Scorpion - An Agent who makes a drastic Defection, one so extreme that it exceeds the normal boundaries of the PD.  The defection is so great that it brings great loss to the Defector himself, or ends the possibility of all future encounters (killing the Other).  The label is based on a fable.  A frog and a scorpion wish to cross a stream, where a stork lurks at the other side.  The frog is afraid of being eaten by the stork, and the scorpion cannot swim across the stream.  The scorpion asks the frog to carry him across the river.  The scorpion can frighten the stork, preventing it from eating the frog.  The frog asks the scorpion how he can be trusted not to sting him while they cross the stream.  The scorpion replies that he himself would die if he stung the frog while crossing.  So the frog agrees to ferry the scorpion to the other side.  Yet, despite his promise, against his own self-interest, acting out of unreasonable instinct, the scorpion stings the frog, killing both.

Weak Altruism - Altruistic action taken by Agent A (to provide gain to Agent B) where Agent A suffers no loss.

Strong Altruism - Altruistic action taken by Agent A, on behalf of Agent B, where Agent A suffers actual loss.

Discount Factor - In an IPD, where the possible gain/loss of future encounters is taken less seriously (discounted) than the gain/loss of the immediate encounter.

Evolution - The population of Agents cannot be forever static.  Some strategies will be more successful than others.  In the real world, this means that the proportion of successful strategies will increase, while those of the unsuccessful will decrease.  As a strategy's opponents/partners change, it will change in its success.
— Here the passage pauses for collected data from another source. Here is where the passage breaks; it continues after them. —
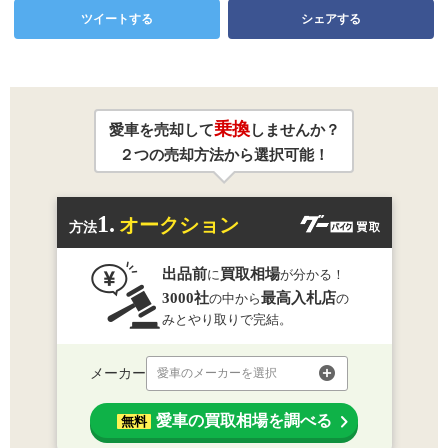
ツイートする
シェアする
乗換
愛車を売却して
しませんか？
２つの売却方法から選択可能！
1.
オークション
方法
出品前
買取相場
に
が分かる！
3000社
最高入札店
の中から
の
みとやり取りで完結。
メーカー
愛車のメーカーを選択
愛車の買取相場を調べる
無料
Alexrod's 4 Maxims - Based on his original research, Robert Axelrod proposed 4 criteria on which viable decision strategies should be based.  By following these criteria, the strategy should be effective in IPD.  1) Be Nice, do not be the first to Defect.  2) Defect against previous Defection (Retaliate), but Cooperate (Forgive) when Other begins to Cooperate.  3) Eschew envy (do not Defect if Other has accumulated more than you).  4) Make certain Other knows how you will respond.